All this darkness emphasizes the bleak lives of Paul (Joel Edgerton), Sarah (Carmen Ejogo), and their son Travis (Kelvin Harrison Jr.), who have transformed their home into a quarantine in the aftermath of an unidentified epidemic. When they welcome Will (Christopher Abbott) and his family, allowing them to take refuge, their existence improves. The center of the frame, filled with the smiling faces of people sharing a meal, offsets encroaching darkness.

Scenes like this are common to the second acts of post-apocalyptic horror stories. Take the granddaddy of the genre, 1968’s Night of the Living Dead, directed by George A. Romero. Romero, who died earlier this month, left behind a rich legacy of zombie movies. In Night of the Living Dead, his first, a group of strangers gathers in a brightly lit farmhouse, seeking protection from the flesh-eating zombies outside. It’s tight, cantankerous quarters, until a woman (Marilyn Eastman) stands up to her uncooperative husband (Karl Hardman) and tells him, “We may not enjoy living together, but dying together isn't going to solve anything.” For a moment, the survivors set aside their suspicion of each other to board up the windows and doors, protecting one another as much as themselves.    

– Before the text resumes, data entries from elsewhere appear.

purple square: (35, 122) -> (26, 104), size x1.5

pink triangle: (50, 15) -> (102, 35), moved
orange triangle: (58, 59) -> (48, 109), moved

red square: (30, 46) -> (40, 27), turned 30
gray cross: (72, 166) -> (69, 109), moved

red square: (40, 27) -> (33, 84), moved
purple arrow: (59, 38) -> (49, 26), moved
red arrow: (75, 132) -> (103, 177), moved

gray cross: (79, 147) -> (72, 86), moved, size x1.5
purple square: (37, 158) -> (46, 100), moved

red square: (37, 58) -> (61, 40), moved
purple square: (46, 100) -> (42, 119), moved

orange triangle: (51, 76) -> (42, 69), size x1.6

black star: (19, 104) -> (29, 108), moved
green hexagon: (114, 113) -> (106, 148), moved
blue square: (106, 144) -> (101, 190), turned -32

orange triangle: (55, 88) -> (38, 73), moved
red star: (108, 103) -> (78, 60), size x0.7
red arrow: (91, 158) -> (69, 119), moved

Night of the Living Dead set the standard plot structure for these sorts of movies: after introducing the protagonists and the dangers they face, a new, apparently stable society develops in the second act. Such stories imagine that, even in the most desperate situations, humans want to welcome one another. In the same way that the presence of Will’s family opens Paul’s family to a wider array of experiences, we know that a solitary life is a lesser life.

The impulse toward hospitality is not only human, but divine.

Christians understand the impulse toward hospitality as not only human, but divine. Hospitality was a key part of Jesus’s message; he even equated it to caring for God. When movies emphasize moments of care, they mirror Jesus’ words in Matthew 25: “Whatever you did for one of the least of these brothers and sisters of mine, you did for me.”

Of course, post-apocalyptic horror movies often have a third act in which the community crumbles. In Night of the Living Dead, zombies enter the light of the farmhouse only after a scuffle breaks out among the survivors for the only shotgun. The two men involved may only want to better protect themselves or their families, but their desire for personal security ultimately destroys them. It Comes at Night follows Romero here as well, in ways I won’t reveal.

Hospitality, then, is not something that always comes easily. Risking our own safety and comfort for the sake of others can be terrifying. Yet Christians must remember Christ’s command. When Jesus encourages us to welcome strangers, he does so not as a bright-eyed optimist, but as the incarnation of the sovereign God, the one who gave comfort to Hagar and Ishmael, who led the Israelites out of Egypt, who provides for widows and foreigners, and whose own body was broken for us.   

When Christians watch It Comes at Night and the movies that influenced it, we understand both the call for hospitality and the fear of the others we welcome. But we can answer those fears with the knowledge that our invitation comes backed by an almighty God, whose light overcomes any darkness we can imagine.